Nokia Siemens Networks throws in the towel on sale

NSN's headquarters.

I guess Nokia and Siemens are stuck with their joint venture in a telecommunications equipment company. Nokia Siemens Networks Wednesday said it had completed its review of private equity bids and decided to recommit to each other. In less romantic terms it means no one offered enough money and so Nokia and Siemens may have to pony up more money to keep NSN afloat.

Last month a story in the Wall Street Journal cited the company’s problems finding buyers and said that the parent companies might have to put in more capital — something the struggling Nokia may find hard to swallow. Today the company confirmed it saying in a press release:

“We believe that the current shareholders are in the best position to further enhance the value of the company,” said Olli-Pekka Kallasvuo, chairman of Nokia Siemens Networks.

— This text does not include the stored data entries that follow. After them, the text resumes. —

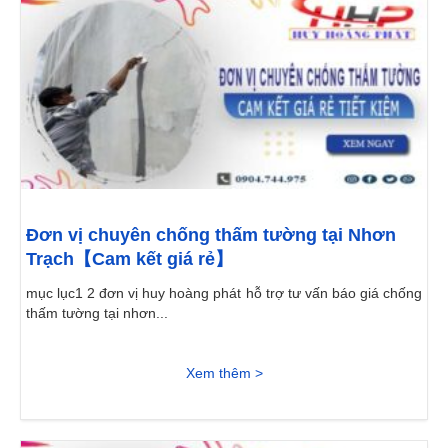
Đơn vị chuyên chống thấm tường tại Nhơn
Trạch【Cam kết giá rẻ】
mục lục1 2 đơn vị huy hoàng phát hỗ trợ tư vấn báo giá chống
thấm tường tại nhơn...
Xem thêm >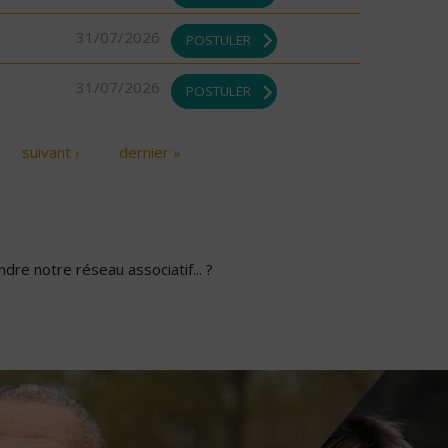
31/07/2026
POSTULER
31/07/2026
POSTULER
suivant ›
dernier »
dre notre réseau associatif... ?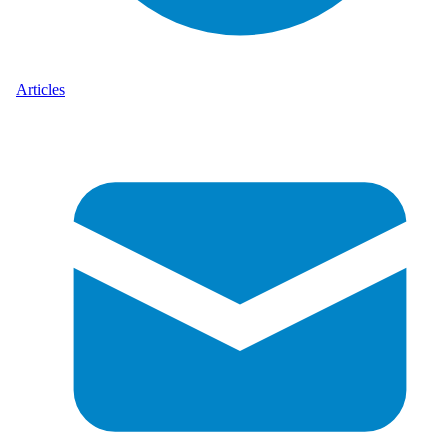
Articles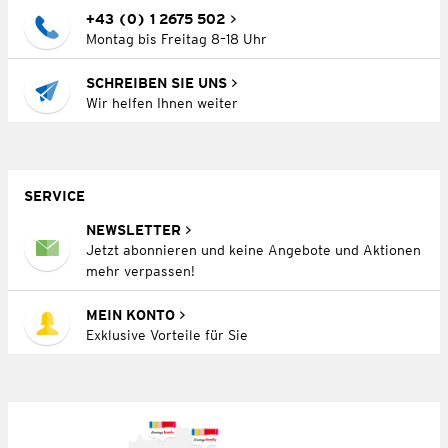
+43 (0) 1 2675 502
Montag bis Freitag 8–18 Uhr
SCHREIBEN SIE UNS
Wir helfen Ihnen weiter
SERVICE
NEWSLETTER
Jetzt abonnieren und keine Angebote und Aktionen
mehr verpassen!
MEIN KONTO
Exklusive Vorteile für Sie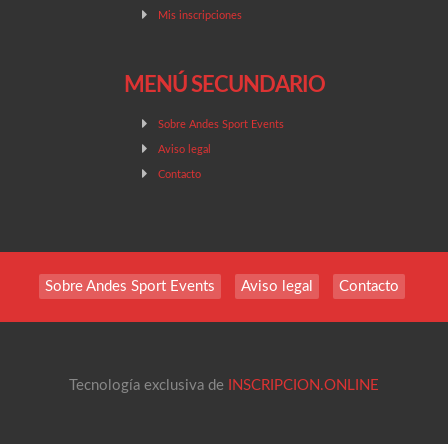
Mis inscripciones
MENÚ SECUNDARIO
Sobre Andes Sport Events
Aviso legal
Contacto
Sobre Andes Sport Events
Aviso legal
Contacto
Tecnología exclusiva de
INSCRIPCION.ONLINE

Nokia Siemens Networks has made good progress in its turnaround plan, with first quarter 2011 results marking a third successive quarter of year-on-year reported net sales growth, as well as a fifth quarter of non-IFRS operating profits since it announced its change in strategy in November 2009.

The question is whether Nokia can afford to pony up more cash for a business that is stuck in a consolidating and more competitive environment thanks to the growth of Chinese equipment companies Huawei and ZTE. We have seen Alcatel-Lucent struggle, Nortel go bankrupt and even Motorola sell off elements of its wireless gear business (to NSN no less). Sounds kind of like a money pit.

Image of NSN’s HQ courtesy of NSN.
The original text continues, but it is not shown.